IL PAPA’ ANSIOSO (MELMAN- MADAGASCAR)

“Il bambino scotta, ho paura che abbia la febbre alta….ha anche un po’ di tosse, sarà bronchite?” Per fortuna, secondo la regola degli opposti che si attraggono, ad ogni papà ansioso dovrebbe corrispondere una mamma tranquilla! (sperem!!) A quel punto la febbre sarà, esagerando 36,5 e la tosse passerà con un po’ di sciroppo di lumaca!

Il papà ansioso è facile da individuare: a scuola sfinisce di raccomandazioni le insegnanti ( non lo faccia uscire dalla classe senza la felpa, mi chiami per qualsiasi motivo…), al parco anziché rilassarsi e fare amicizia con gli altri genitori, sembra un agente federale in missione: “ non correre che poi sudi e ti ammali! Non nasconderti dietro gli alberi, altrimenti non ti vedo! Ora andiamo che tra due ore diventa buio!!!”

 

 

IL PAPA’ PASTICCIONE (PAPERINO)

“Amore, non preoccuparti… fai tranquillamente le tue cose che oggi ai bambini ci penso io!”… e iniziano i guai!!! Il papà pasticcione ha tutte le buone intenzioni ma proprio non ce la fa!!!!!

Lo possiamo incontrare nel bagno del McDonald alle prese con il pannolino del piccolo, che inevitabilmente mette al contrario… o mentre ordina un panino con l’uovo al quale il più grande è allergico!
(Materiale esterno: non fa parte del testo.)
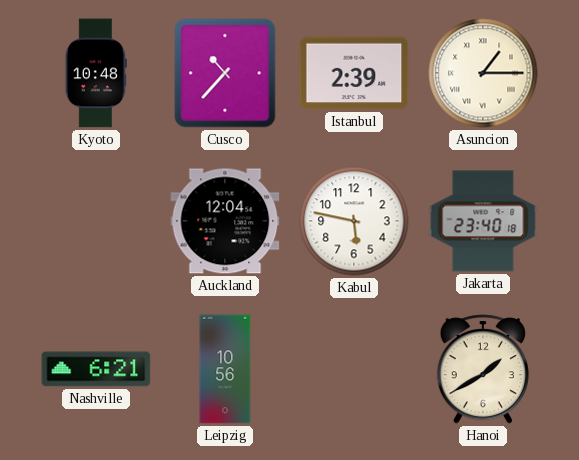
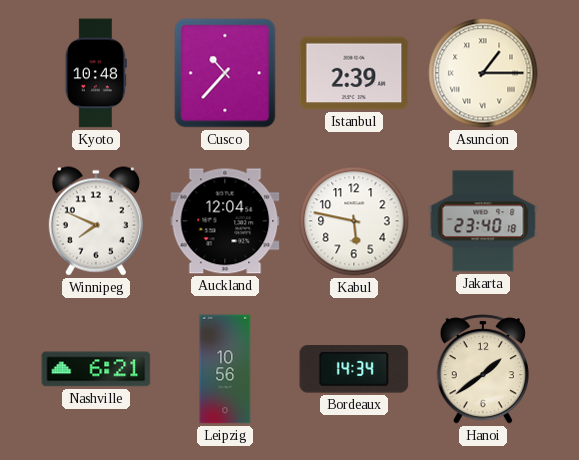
Winnipeg: none -> 7:49
Bordeaux: none -> 14:34
Hanoi: 1:40 -> 1:39
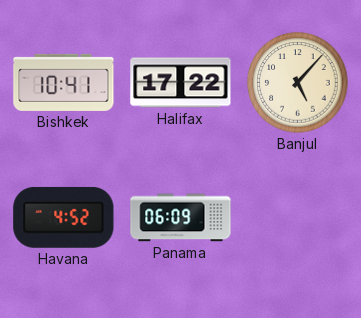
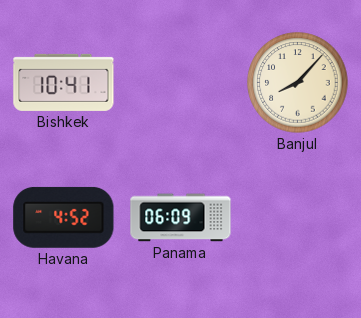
Halifax: 17:22 -> none
Banjul: 5:07 -> 8:07
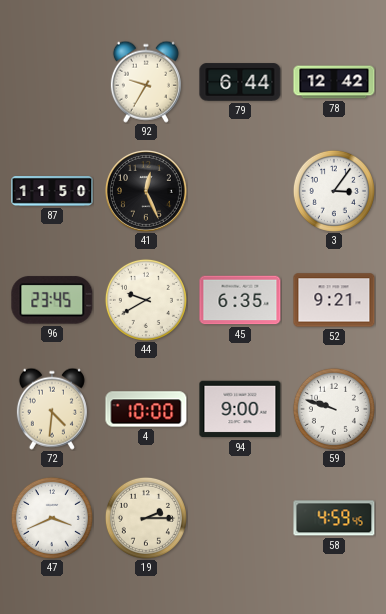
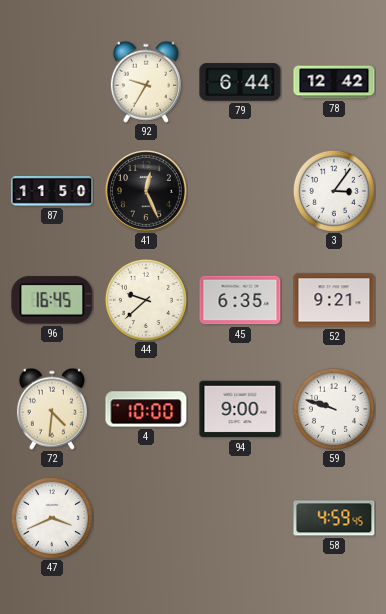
96: 23:45 -> 16:45
44: 9:40 -> 9:38
19: 2:15 -> none
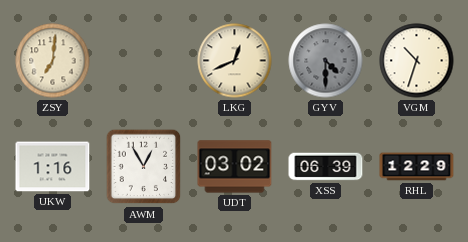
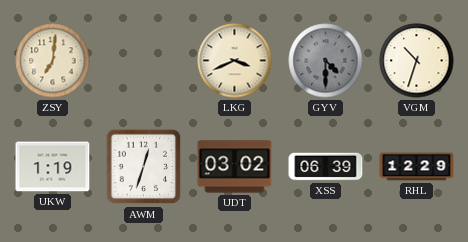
LKG: 12:41 -> 3:41
UKW: 1:16 -> 1:19
AWM: 12:55 -> 12:33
Al parco mentre parla con gli amici e si distrae per più di due minuti, perde di vista i figli che ritrova solo dopo un’angosciante corsa alla fontanella…

Quando torna a casa dalla moglie le dice che è stata una bellissima giornata e le porta la spesa… ovviamente il pane e il latte non sono esattamente quelli che lei aveva chiesto!!

Noi abbiamo una forte simpatia per i papà pasticcioni, per il loro impegno e per il loro cuore!

 

 

 

Oggi è il giorno di San Giuseppe,

Auguri a tutte le categorie!!!

 

 

Ogni riferimento a persone esistenti o a fatti realmente accaduti è puramente casuale…:)

 

 

P.S.

Un augurio speciale al mio Mr P.!!(il nostro supereroe!!! Cit. Filippo e Niccolò)                     

Un augurio particolare al mio super papà che da sempre è la mia bussola, la mia enciclopedia, il mio consulente, il mio grillo parlante e tanto altro!!!!

Un augurio straordinario a tutti i papà che ci guardano dal cielo ma che sono sempre nei nostri cuori!

                             

           Immagine

 

Valeria

Il bambino chiama la mamma e domanda: / "Da dove sono venuto? / Dove mi hai raccolto?" / La mamma piange e sorride, / stringe al petto il suo bambino e dice: / "Eri un desiderio dentro al cuore."